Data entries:
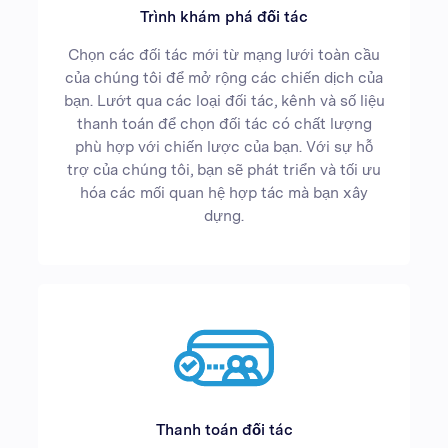
Trình khám phá đối tác
Chọn các đối tác mới từ mạng lưới toàn cầu
của chúng tôi để mở rộng các chiến dịch của
bạn. Lướt qua các loại đối tác, kênh và số liệu
thanh toán để chọn đối tác có chất lượng
phù hợp với chiến lược của bạn. Với sự hỗ
trợ của chúng tôi, bạn sẽ phát triển và tối ưu
hóa các mối quan hệ hợp tác mà bạn xây
dựng.
Thanh toán đối tác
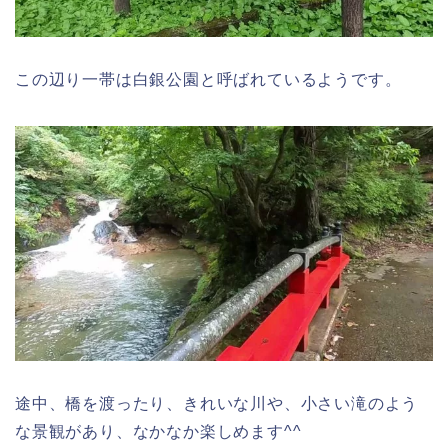
この辺り一帯は白銀公園と呼ばれているようです。
途中、橋を渡ったり、きれいな川や、小さい滝のよう
な景観があり、なかなか楽しめます^^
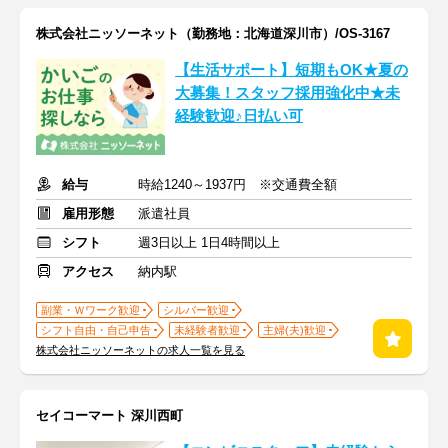
株式会社ニッソーネット（勤務地：北海道深川市）/OS-3167
【生活サポート】短期もOK★夏の
大募集！スタッフ採用強化中★未
経験歓迎♪日払い可
給与
時給1240～1937円 ※交通費全額
雇用形態
派遣社員
シフト
週3日以上 1日4時間以上
アクセス
納内駅
副業・Ｗワーク歓迎
シルバー歓迎
シフト自由・自己申告
未経験者歓迎
主婦(夫)歓迎
株式会社ニッソーネットの求人一覧を見る
セイコーマート 深川西町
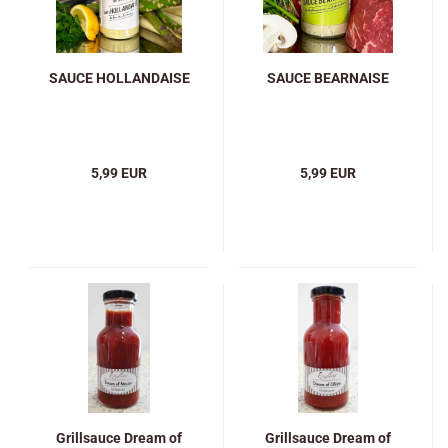
SAUCE HOLLANDAISE
SAUCE BEARNAISE
5,99 EUR
5,99 EUR
Grillsauce Dream of
Grillsauce Dream of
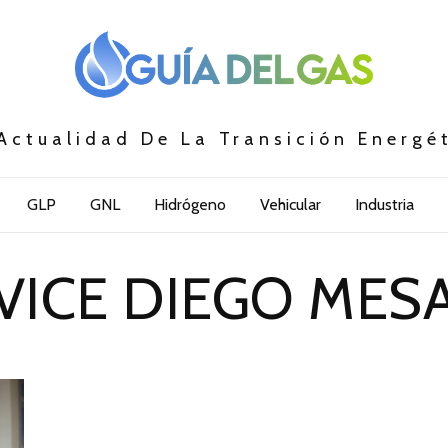
Actualidad De La Transición Energé
GLP
GNL
Hidrógeno
Vehicular
Industria
VICE DIEGO MES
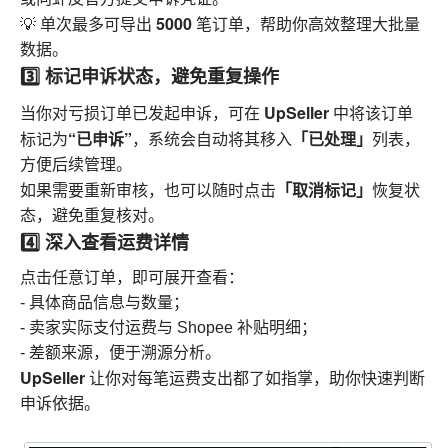
5000
💡 单次最多可导出
笔订单，帮助你高效整理大批量
数据。
3️⃣ 标记申诉状态，避免重复操作
UpSeller
当你对亏损订单已发起申诉，可在
中将该订单
“已申诉”
「已处理」
标记为
，系统会自动将其移入
列表，
方便后续管理。
「取消标记」
如果需要重新审核，也可以随时点击
恢复状
态，避免重复核对。
4️⃣ 深入查看运费详情
点击任意订单，即可展开查看：
- 具体商品信息与数量；
- 卖家实际支付运费与 Shopee 补贴明细；
- 差额来源，便于溯源分析。
UpSeller
让你对每笔运费支出都了如指掌，助你快速判断
申诉依据。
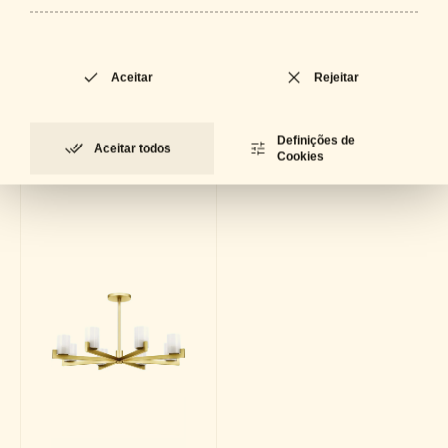
Ficha Técnica
LOCKED
PDF - 627 KB
Aceitar
Rejeitar
Coleção
Definições de
Aceitar todos
Cookies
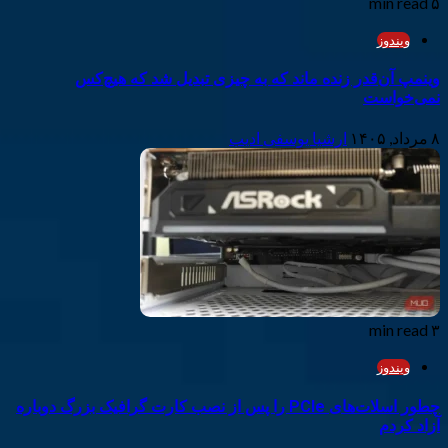
۵ min read
ویندوز
وینمپ آن‌قدر زنده ماند که به چیزی تبدیل شد که هیچ‌کس
نمی‌خواست
۸ مرداد, ۱۴۰۵
ارشیا یوسفی ادیب
۳ min read
ویندوز
چطور اسلات‌های PCIe را پس از نصب کارت گرافیک بزرگ دوباره
آزاد کردم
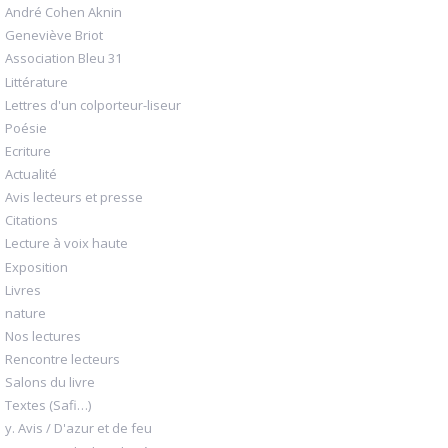
André Cohen Aknin
Geneviève Briot
Association Bleu 31
Littérature
Lettres d'un colporteur-liseur
Poésie
Ecriture
Actualité
Avis lecteurs et presse
Citations
Lecture à voix haute
Exposition
Livres
nature
Nos lectures
Rencontre lecteurs
Salons du livre
Textes (Safi…)
y. Avis / D'azur et de feu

__Work instructions__
Which lines of the records above hold the word "toán"? Copy each one out.

__Expected answer__
thanh toán để chọn đối tác có chất lượng
Thanh toán đối tác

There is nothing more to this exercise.